For the fourth year running, online consumers searched for “Facebook” more than any other term in 2012, according to new data from Experian.
Even more impressive, “Facebook” queries accounted for 4.1% of all searches this year, which represented a 33% increase year-over-year.
Facebook’s popularity among searchers makes two things clear to Bill Tancer, general manager of global research for Experian Marketing Services. The social network remains top-of-mind for many consumers, and consumers continue to use search as a navigational tool.
“Navigational searches continue to dominate the top search results, as users continue to visit their favorite sites via search engines instead of directly entering a Web address into their browser's URL bar,” according to Tancer.
More broadly, analysis of 2012’s most popular search terms shows that social networking-related terms dominated the results. They accounted for 6% of the top 50 searches -- an increase of 44% compared with 2011.

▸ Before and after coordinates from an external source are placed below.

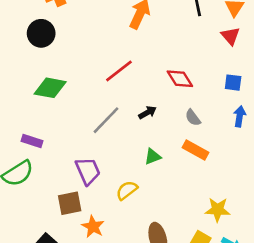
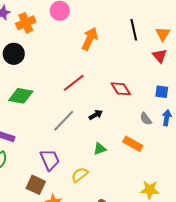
gray semicircle: (193, 118) -> (146, 119), moved
brown square: (70, 203) -> (36, 185), turned 36

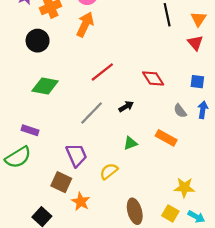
orange arrow: (90, 39) -> (85, 24), moved

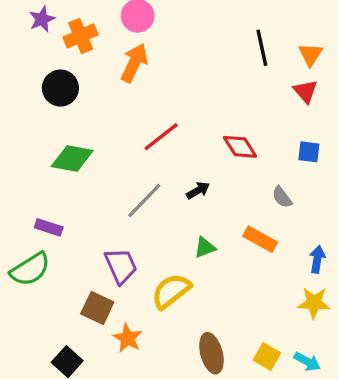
blue arrow: (203, 110) -> (317, 259), moved
yellow semicircle: (109, 171) -> (171, 291), size x1.4
yellow star: (184, 187) -> (314, 303), moved

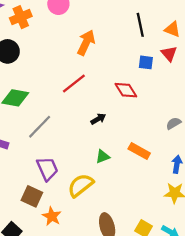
orange triangle: (311, 54) -> (172, 29), turned -42
orange arrow: (134, 63) -> (86, 43), moved
blue square: (309, 152) -> (146, 62), moved
gray semicircle: (282, 197) -> (173, 123), moved, turned 96
gray line: (144, 200) -> (40, 127), moved

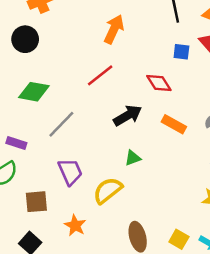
black arrow: (98, 119) -> (128, 115), size x1.6
orange rectangle: (139, 151) -> (174, 124), moved
brown square: (32, 196) -> (36, 202), moved, turned -30

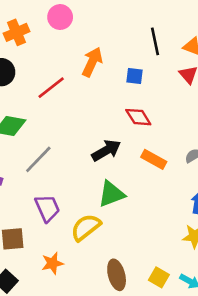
blue square: (181, 52) -> (134, 76), moved
red line: (100, 75) -> (51, 88), moved
green triangle: (133, 158) -> (111, 194), size x1.6
orange star: (75, 225) -> (52, 263), turned 30

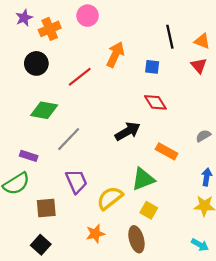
orange rectangle: (154, 159) -> (167, 151), moved
green triangle: (111, 194) -> (143, 179), moved
orange star: (52, 263) -> (95, 234), moved
yellow square: (159, 277) -> (149, 210), moved

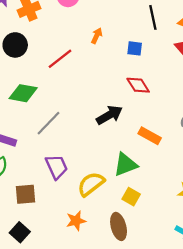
orange arrow: (115, 55) -> (97, 36), size x0.6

New to the top 50 in 2012 backpage were search terms like “cool math games,” “fox news,” “pinterest,” and “pof” -- apparently an acronym for Plenty of Fish, a fast-rising online dating site.
“Single-word searches grew 16% in 2012, as a result of continued reliance on search engines' suggested results,” Tancer notes. “Other top 2012 searches reflected the ongoing
infatuation with celebrities online.”
Also big in 2012, YouTube terms accounted for 1.6%, representing a 23% increase compared with 2011. Google terms (including YouTube) accounted for 1.9%, which represented an increase of 20% year-over-year. Yahoo terms accounted for 0.79%, which amounted to an increase of 34% year-over-year.
Experian bases its findings on the top 1,000 unfiltered U.S. search terms across more than 60 search engines, including Google, Bing and Yahoo Search, along with all visits to top Web sites throughout the year.